Dalam pandangannya, dengan komersialisasi bakal mempengaruhi harga atau tarif listrik yang berpotensi terus naik lantaran harga akan disesuaikan dengan mekanisme pasar.
"Lebih banyak aturan mengarah pada mekanisme pasar dan ikut pada aturan swasta. Kita lihat di APBN 2015 TDL naik dan bebannya tinggi pada rakyat," jelas dia.
Peran pemerintah dalam proyek pembangkit listrik tidak sebanding dengan yang diberikan pihak swasta pada negara.

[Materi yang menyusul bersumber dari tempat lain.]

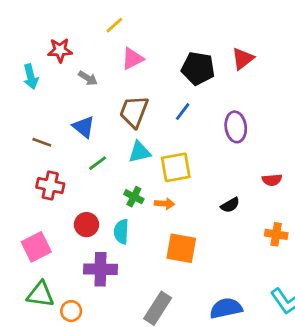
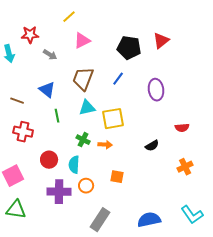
green line: (98, 163) -> (57, 116), turned -64
orange cross: (276, 234) -> (185, 167), turned -35
orange square: (181, 248) -> (117, 177), size x0.6
orange circle: (71, 311) -> (86, 186), moved

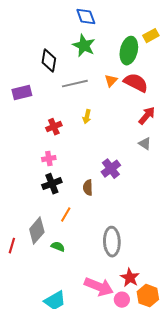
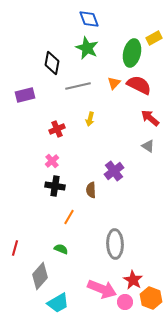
red arrow: (147, 116) -> (150, 118), turned -90
pink cross: (49, 159) -> (52, 161), turned -32
black cross: (52, 184) -> (55, 186), turned 30
gray diamond: (37, 231) -> (40, 276), moved

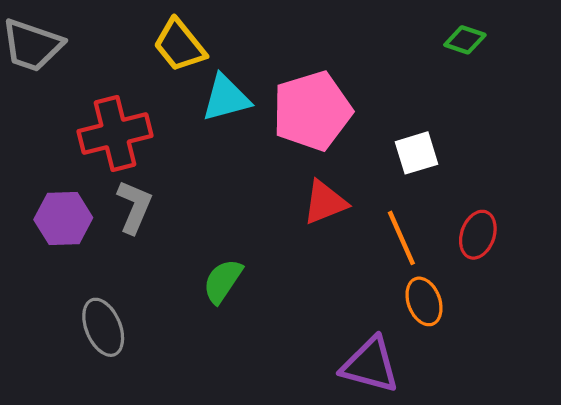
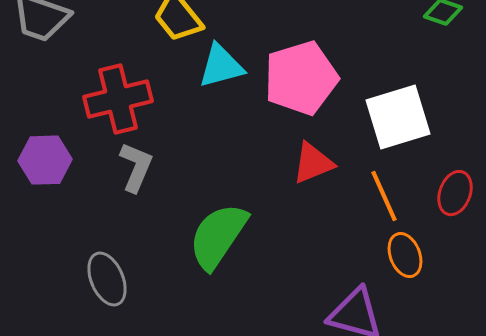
white square: (416, 153) -> (398, 117), size x1.6
purple hexagon: (63, 219) -> (45, 160), moved
green semicircle: (223, 281) -> (218, 236), size x1.6

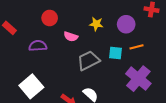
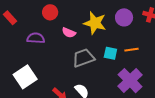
yellow star: (96, 24) -> (95, 23), size x1.6
purple circle: (126, 24) -> (124, 17), moved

"Saat swasta mendominasi dalam investasinya, kontribusi pada negara hanya pada dividen saja," ucapnya.
PLN asal tunjuk perusahaan
Pemerintah sudah menentukan 109 proyek pembangkit listrik dengan total 35.000 MW yang akan dikerjakan dalam kurun waktu lima tahun ke depan. Dari keseluruhan proyek tersebut, sejauh ini ada 16 proyek yang menggunakan mekanisme penunjukan langsung.
Mekanisme ini mendapat kritik keras dari Forum Indonesia Untuk Transparansi Anggaran (FITRA). Selain dituding bakal merugikan negara serta rakyat sekaligus melanggar aturan dan menyuburkan praktik kongkalikong, langkah yang diambil PLN juga berpotensi menyimpang.
DITRA menilai, proses pengadaan barang dan jasa melalui mekanisme penunjukan langsung yang dilakukan PT Perusahaan Listrik Negara (PLN) tidak transparan karena tidak diumumkan ke publik.
Sekretaris Jenderal FITRA Yenny Sucipto mengatakan, PLN tidak mengungkapkan perusahaan mana saja yang memenuhi kriteria kemampuan dan keahlian dalam pembangunan proyek ini.
"Akibatnya disinyalir perusahaan yang akan ditunjuk langsung adalah perusahaan yang belum berpengalaman, tidak mempunyai kekuatan finansial yang memadai. Ditunjuk karena mempunyai kedekatan politik," ujarnya di Kantor Fitra, Jakarta, Minggu (19/4).
Jaminan dari bank BUMN masuk utang pemerintah
FITRA juga memperkirakan potensi kerugian negara dari proyek-proyek pembangkit listrik bernilai ratusan triliun, baik yang dikerjakan PLN maupun swasta.
Total kebutuhan pendanaan proyek listrik 35.000 MW selama periode 2015-2019 mencapai Rp 1.127 triliun. Terdiri dari PLN sebesar Rp 512 triliun dan swasta (independent power producer) Rp 615 triliun.
"Jaminan dari bank BUMN dan masuk dalam kategori utang pemerintah," ujar Sekretaris Jenderal FITRA Yenny Sucipto.
Menurut dia, jika pemisahan keuangan negara tidak jelas dan dipaksa untuk penunjukan langsung, maka negara tidak akan mendapatkan keuntungan, efektivitas dan efisiensi anggaran dari proses ini.
"Dana APBN tidak sampai 50 persen karena dari APBNP 2015 Rp 5 triliun (PMN untuk PLN) khusus untuk ini. Dan PLN keluarkan hanya Rp 50 triliun. Kekurangan ini bagaimana. Dominasi utang dan IPP sangat besar," katanya.